Even that, though, doesn't quite do it justice. "We've always liked stuff that sits in a strange zone between avant garde and psych exploitation. Also things like the Faust Tapes. When we were at college there were things like Spacemen 3's Evening of Contemporary Sitar Music, the Ciccone Youth LP and later still the KLF's Chill Out LP. That still holds up today as a sound adventure."
The music is crafted remotely between the three, with each working on pieces to a theme individually and 'sticking them together to see what works'. "Any collage process needs to strike a balance between cuts and fractures and a more seamless continuation. Much like film editing, and dreams," says House.

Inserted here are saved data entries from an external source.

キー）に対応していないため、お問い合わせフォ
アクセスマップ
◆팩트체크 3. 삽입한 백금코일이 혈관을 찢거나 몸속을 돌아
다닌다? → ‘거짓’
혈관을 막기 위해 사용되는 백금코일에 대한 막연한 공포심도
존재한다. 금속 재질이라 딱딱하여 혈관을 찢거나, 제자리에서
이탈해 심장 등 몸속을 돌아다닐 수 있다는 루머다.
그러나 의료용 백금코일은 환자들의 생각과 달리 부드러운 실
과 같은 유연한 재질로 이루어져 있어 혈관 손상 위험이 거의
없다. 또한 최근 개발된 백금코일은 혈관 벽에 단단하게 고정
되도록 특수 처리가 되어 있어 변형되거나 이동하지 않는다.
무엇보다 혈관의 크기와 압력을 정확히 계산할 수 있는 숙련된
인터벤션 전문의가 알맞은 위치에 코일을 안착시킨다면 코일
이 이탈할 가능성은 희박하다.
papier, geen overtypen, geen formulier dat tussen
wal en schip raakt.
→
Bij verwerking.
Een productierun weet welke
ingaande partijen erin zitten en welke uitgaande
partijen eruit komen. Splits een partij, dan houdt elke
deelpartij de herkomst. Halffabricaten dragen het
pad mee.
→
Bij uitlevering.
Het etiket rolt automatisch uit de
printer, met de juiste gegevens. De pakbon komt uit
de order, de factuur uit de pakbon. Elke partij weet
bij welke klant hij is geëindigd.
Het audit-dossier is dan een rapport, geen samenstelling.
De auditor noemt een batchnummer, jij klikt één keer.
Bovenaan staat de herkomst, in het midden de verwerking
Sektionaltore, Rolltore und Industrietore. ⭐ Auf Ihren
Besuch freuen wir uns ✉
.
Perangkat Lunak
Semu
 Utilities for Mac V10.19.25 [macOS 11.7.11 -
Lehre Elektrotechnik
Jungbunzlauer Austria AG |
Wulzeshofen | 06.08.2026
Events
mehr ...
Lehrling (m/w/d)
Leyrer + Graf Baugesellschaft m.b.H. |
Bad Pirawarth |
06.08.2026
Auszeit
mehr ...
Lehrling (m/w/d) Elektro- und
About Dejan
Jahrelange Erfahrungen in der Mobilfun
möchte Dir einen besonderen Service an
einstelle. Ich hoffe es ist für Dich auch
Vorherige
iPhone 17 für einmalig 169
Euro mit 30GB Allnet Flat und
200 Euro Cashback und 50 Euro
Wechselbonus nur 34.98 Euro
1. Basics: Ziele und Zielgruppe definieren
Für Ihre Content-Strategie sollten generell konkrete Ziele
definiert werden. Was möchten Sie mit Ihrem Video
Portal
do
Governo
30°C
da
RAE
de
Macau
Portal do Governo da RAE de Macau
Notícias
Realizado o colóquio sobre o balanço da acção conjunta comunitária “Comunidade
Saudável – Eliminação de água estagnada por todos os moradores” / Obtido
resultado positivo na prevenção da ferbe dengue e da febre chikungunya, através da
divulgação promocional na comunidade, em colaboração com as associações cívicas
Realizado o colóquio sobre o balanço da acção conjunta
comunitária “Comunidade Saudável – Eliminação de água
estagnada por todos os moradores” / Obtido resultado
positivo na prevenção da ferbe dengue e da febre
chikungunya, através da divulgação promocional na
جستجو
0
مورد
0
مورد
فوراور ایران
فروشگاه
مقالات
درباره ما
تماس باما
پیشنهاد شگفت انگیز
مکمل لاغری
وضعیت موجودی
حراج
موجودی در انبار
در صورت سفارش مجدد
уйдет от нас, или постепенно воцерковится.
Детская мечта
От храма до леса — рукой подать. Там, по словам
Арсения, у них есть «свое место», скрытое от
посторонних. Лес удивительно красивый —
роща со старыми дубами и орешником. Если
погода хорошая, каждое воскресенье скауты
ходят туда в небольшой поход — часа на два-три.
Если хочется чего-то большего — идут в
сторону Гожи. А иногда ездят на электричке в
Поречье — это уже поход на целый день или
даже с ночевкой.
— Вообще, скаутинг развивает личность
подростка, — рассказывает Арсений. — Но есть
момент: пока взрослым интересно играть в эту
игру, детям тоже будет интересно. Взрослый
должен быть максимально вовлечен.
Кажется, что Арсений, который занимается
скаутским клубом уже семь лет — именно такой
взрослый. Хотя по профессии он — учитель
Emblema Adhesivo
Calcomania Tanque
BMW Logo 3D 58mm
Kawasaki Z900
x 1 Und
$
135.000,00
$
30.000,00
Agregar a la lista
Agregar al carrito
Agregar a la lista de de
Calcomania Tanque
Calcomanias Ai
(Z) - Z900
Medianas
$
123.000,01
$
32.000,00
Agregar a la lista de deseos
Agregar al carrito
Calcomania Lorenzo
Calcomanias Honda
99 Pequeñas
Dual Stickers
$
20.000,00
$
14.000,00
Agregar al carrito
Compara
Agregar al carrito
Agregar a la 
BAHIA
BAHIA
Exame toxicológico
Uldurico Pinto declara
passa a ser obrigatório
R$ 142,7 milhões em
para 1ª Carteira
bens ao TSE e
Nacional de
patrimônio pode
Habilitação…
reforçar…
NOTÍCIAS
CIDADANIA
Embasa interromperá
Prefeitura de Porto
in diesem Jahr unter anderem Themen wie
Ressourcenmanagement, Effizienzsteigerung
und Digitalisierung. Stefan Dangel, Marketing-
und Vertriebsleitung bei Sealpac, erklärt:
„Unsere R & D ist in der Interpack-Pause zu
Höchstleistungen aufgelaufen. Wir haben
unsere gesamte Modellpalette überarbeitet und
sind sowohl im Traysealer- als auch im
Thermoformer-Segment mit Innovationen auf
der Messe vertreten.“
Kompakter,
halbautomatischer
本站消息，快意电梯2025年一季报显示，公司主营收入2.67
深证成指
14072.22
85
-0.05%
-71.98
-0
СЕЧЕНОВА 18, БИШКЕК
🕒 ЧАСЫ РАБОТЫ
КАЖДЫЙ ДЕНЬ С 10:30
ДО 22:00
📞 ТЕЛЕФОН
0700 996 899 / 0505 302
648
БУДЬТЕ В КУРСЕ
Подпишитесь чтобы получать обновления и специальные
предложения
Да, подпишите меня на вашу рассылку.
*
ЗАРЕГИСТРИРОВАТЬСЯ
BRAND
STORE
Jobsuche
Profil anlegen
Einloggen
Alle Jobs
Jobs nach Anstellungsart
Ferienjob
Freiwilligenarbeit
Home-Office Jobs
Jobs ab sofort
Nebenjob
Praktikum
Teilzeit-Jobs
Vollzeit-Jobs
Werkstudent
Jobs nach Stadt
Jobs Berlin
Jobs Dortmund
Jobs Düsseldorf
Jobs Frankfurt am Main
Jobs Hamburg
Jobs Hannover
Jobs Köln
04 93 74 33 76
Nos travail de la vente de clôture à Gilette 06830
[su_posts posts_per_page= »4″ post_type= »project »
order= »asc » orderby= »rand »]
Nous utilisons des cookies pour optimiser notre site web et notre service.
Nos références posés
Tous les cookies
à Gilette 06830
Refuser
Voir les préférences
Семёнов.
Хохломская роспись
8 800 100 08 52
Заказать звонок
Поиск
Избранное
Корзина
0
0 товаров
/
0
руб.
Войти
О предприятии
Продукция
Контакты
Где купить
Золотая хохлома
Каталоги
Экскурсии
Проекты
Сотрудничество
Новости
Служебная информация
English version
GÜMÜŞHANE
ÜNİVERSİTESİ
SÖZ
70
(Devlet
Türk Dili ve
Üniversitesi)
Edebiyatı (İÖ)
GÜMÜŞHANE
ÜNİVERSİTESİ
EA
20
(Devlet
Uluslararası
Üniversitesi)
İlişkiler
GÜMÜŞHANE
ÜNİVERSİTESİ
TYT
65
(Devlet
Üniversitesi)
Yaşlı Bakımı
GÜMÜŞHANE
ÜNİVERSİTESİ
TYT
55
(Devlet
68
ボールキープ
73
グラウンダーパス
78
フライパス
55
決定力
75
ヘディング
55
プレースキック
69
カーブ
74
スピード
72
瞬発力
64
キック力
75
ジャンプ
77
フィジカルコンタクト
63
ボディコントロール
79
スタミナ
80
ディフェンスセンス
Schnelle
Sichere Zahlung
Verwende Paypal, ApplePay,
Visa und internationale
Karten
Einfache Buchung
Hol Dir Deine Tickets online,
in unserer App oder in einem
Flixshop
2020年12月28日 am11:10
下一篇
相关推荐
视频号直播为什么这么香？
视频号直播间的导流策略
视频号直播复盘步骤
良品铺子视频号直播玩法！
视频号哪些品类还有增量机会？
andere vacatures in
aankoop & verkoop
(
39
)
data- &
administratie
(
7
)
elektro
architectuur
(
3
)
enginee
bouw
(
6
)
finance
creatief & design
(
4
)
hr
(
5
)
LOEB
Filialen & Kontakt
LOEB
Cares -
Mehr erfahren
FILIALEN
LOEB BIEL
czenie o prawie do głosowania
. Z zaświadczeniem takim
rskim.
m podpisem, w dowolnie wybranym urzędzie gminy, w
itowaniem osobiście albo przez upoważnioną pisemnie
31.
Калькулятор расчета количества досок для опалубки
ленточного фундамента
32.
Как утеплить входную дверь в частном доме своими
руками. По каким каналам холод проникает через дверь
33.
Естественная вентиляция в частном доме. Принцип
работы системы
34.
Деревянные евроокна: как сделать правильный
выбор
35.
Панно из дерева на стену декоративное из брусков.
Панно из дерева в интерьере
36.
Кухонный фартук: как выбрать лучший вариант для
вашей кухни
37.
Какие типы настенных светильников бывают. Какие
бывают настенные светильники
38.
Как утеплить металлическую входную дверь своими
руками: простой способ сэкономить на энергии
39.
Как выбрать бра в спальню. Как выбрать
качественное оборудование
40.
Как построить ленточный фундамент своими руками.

"The Children Of Alice approach is the three of us trying to patch our ideas together, more like how you might make a collage" adds Collins. "Whereas Broadcast always had Trish and her songs at its heart, although the approach in Broadcast did change pretty dramatically over the years. Witch Cults is probably where these two projects come closest."
When it comes to smoothing the cracks, House expands, "sometimes when the pattern emerges, or a piece becomes central to the track, we share open arrangements which we can pull apart, recombine and add to. The process starts with a jump-cut narrative form but gradually we work it into something with themes and sounds that flow through it, keep the listener following and engaged. The interesting thing about sharing files this way is that it keeps each of us guessing and opens up new ways of looking at our own compositions."
The result is a project that simultaneously takes up the mantle of Broadcast's thrillingly explorative streak, and takes it to somewhere else entirely to break wholly new ground. That the themes was chosen for them this time around has been a boon, an opportunity for the trio to make good on their investigative instincts.